Original article was published on Deep Learning on Medium
Why use Single Number Evaluation Metric in Machine Learning?
If you are tuning hyperparameters, or attempting various ideas Learning algorithms, or simply trying out various options for constructing your learning machine. You will notice your development would be much quicker if you have Single Number Evaluation Metric that quickly lets you tell whether the new thing you are doing works better than the last idea, or worse. So when teams start on a project for machine learning you need to set your problem to a single real number evaluation metric. Let us take a look at one case.
We often get an idea, code it, run the experiment to see how it worked and Then use the experiment’s findings to improve your thinking. And then keep going around that loop as you continue to improve your algorithm. So let’s assume you ‘d previously created some classifier A for your classifier. And by changing the training sets and the hyperparameters or Another thing, now you’ve trained a new classifier, B. So one fair way to determine the classifier ‘s performance is to look at its accuracy and recall.

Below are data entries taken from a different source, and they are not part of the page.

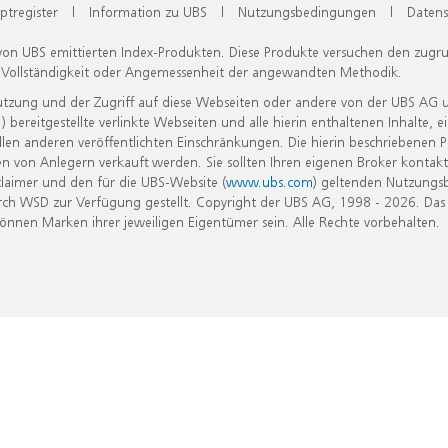
ptregister
|
Information zu UBS
|
Nutzungsbedingungen
|
Datens
 von UBS emittierten Index-Produkten. Diese Produkte versuchen den zugr
, Vollständigkeit oder Angemessenheit der angewandten Methodik.
Nutzung und der Zugriff auf diese Webseiten oder andere von der UBS AG 
eitgestellte verlinkte Webseiten und alle hierin enthaltenen Inhalte, e
allen anderen veröffentlichten Einschränkungen. Die hierin beschriebenen
n von Anlegern verkauft werden. Sie sollten Ihren eigenen Broker kontakt
laimer und den für die UBS-Website (
www.ubs.com
) geltenden Nutzungs
h WSD zur Verfügung gestellt. Copyright der UBS AG, 1998 - 2026. Das
nen Marken ihrer jeweiligen Eigentümer sein. Alle Rechte vorbehalten.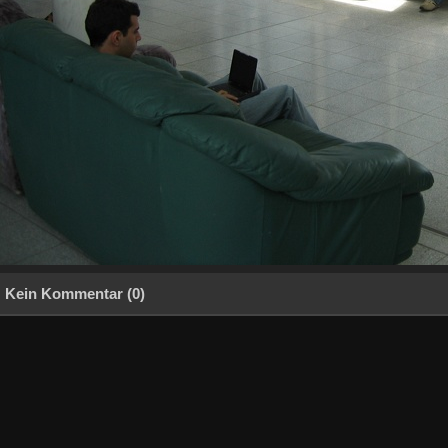
Kein Kommentar (0)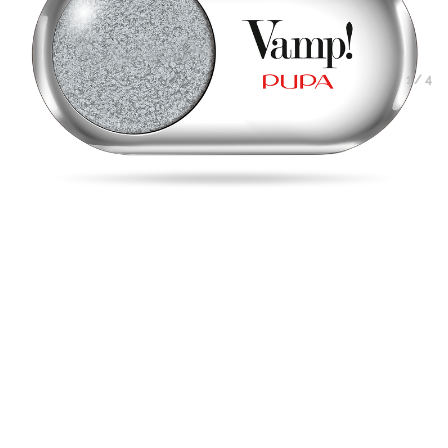
1
/
4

So if classifier A has 95% precision, this means that when classifier A says something is a cat, there’s a 95% chance it really is a cat. So if classifier A is 90% recall, this means that of all of the images in, say, your dev sets that really are cats, classifier A accurately pulled out 90% of them. The problem with using precision recall as your evaluation metric is that if classifier A does better on recall, which it does here, the classifier B does better on precision, then you’re not sure which classifier is better.
And with two evaluation metrics, it is difficult to know how to quickly pick one of the two or quickly pick one of the ten. So what I recommend is rather than using two numbers, precision and recall, to pick a classifier,you just have to find a new evaluation metric that combines precision and recall.
In the literature on machine learning, the standard way of combining precision and Recall is what’s called an F1 score. In this case however, Immediately, you can see that classifier A has a better F1 score. And assuming F1 score is a reasonable way to combine accuracy with recall; Then you can easily pick Classifier A over Classifier B.
Evaluation metric allows you to quickly tell if classifier A or classifier B is better, and therefore having a dev set plus single number evaluation metric distance to speed up iterating. It speeds up this iterative process of improving your machine learning algorithm.